Code change to drop ioredis. Workers don't support raw TCP for ioredis reliably; Upstash Redis must be accessed via REST. Any BullMQ wiring would also need a Workers-compatible client. Forces the RFC-0002 decision earlier — but that was happening anyway.
Workers runtime quirks. nodejs_compat flag opt-in; some Node APIs need shims; next/cache semantics on KV/R2 have eventual-consistency nuances. Cheapest way to run RSC + server actions at our scale.
No long-lived processes. No 24/7 BullMQ daemon. Workers are request-scoped; Cron Triggers are scheduled. Scrapers must complete within a Worker invocation budget (30s CPU on paid; total wall-clock time governed by subrequest limits). Right-shaped for our 24 jobs/day. Wrong for streaming pipelines (we don't have any).
Higher lock-in than Vercel. Worker bindings (env.X), KV usage, and OpenNext build artefacts mean migrating away requires testing against vanilla Node again. Cheapest migration target into (we're already on Cloudflare for docs). DB egress is trivially small.

Alternatives

Vercel + Neon + Upstash

Fully managed. First-class Next.js 16 — every new feature lights up day-one. Fluid Compute (long-lived Node functions, 800s on Pro). No adapter friction. Workers run via Vercel Cron + an external worker host (Railway/Fly/tiny VPS) for any non-cron job.

  • Cost at M1: ~$20/mo (Pro tier is required because Hobby disallows commercial use; the affiliate model qualifies as commercial). Next bend: bandwidth over 1 TB at $0.15/GB; Neon Launch at $19/mo when you outgrow free.
  • Beirut latency: ~80–120 ms via FRA/CDG/LHR.
  • When this wins: if MASTER's evening time and "Next.js features ship the day Vercel ships them" outweigh $15/mo. Also wins if a specific Next 16 feature (e.g., a future PPR refinement) doesn't yet work on OpenNext.

Hetzner CX22 self-managed (~$6/mo)

Single VPS, Docker compose: Next.js + Postgres 17 + Redis 7. Caddy/Traefik fronting for TLS. Cloudflare in front for CDN + WAF. Every Next.js feature works — it's just Node.

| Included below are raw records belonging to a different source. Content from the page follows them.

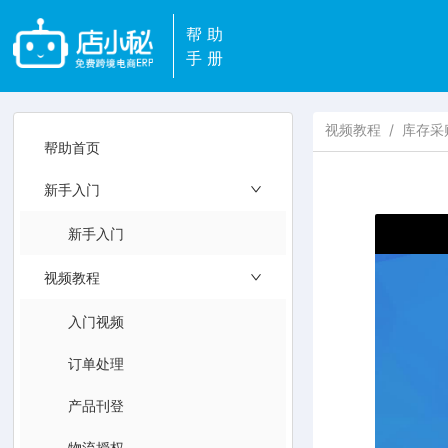
帮助
手册
视频教程
/
库存采
帮助首页
新手入门
新手入门
视频教程
入门视频
订单处理
产品刊登
物流授权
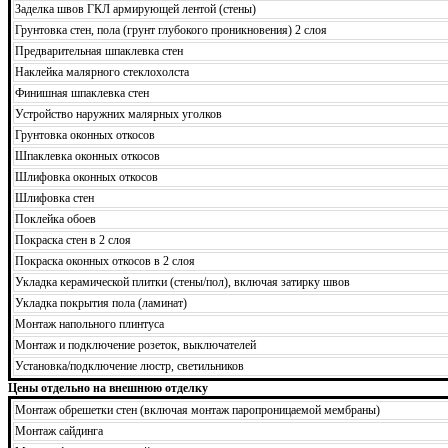
Заделка швов ГКЛ армирующей лентой (стены)
Грунтовка стен, пола (грунт глубокого проникновения) 2 слоя
Предварительная шпаклевка стен
Наклейка малярного стеклохолста
Финишная шпаклевка стен
Устройство наружних малярных уголков
Грунтовка оконных откосов
Шпаклевка оконных откосов
Шлифовка оконных откосов
Шлифовка стен
Поклейка обоев
Покраска стен в 2 слоя
Покраска оконных откосов в 2 слоя
Укладка керамической плитки (стены/пол), включая затирку швов
Укладка покрытия пола (ламинат)
Монтаж напольного плинтуса
Монтаж и подключение розеток, выключателей
Установка/подключение люстр, светильников
Цены отдельно на внешнюю отделку
Монтаж обрешетки стен (включая монтаж паропроницаемой мембраны)
Монтаж сайдинга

  • Ops burden: highest. OS patches, Docker upgrades, PG backups (pg_dump to S3/B2 cron), Redis persistence, log rotation, uptime monitoring, incident response on weekends. Realistic 2–4 hrs/mo steady-state, more after any kernel CVE.
  • Lock-in: none. Pure portability.
  • When this wins: if cost and control matter more than evenings, or if margins demand sub-$10 infra after the affiliate revenue picks up.

bits.lb beta

Lebanese hosting, politically aligned with the product. Beta — uptime SLO unknown, public docs sparse, runtime feature support unverified for Next 16.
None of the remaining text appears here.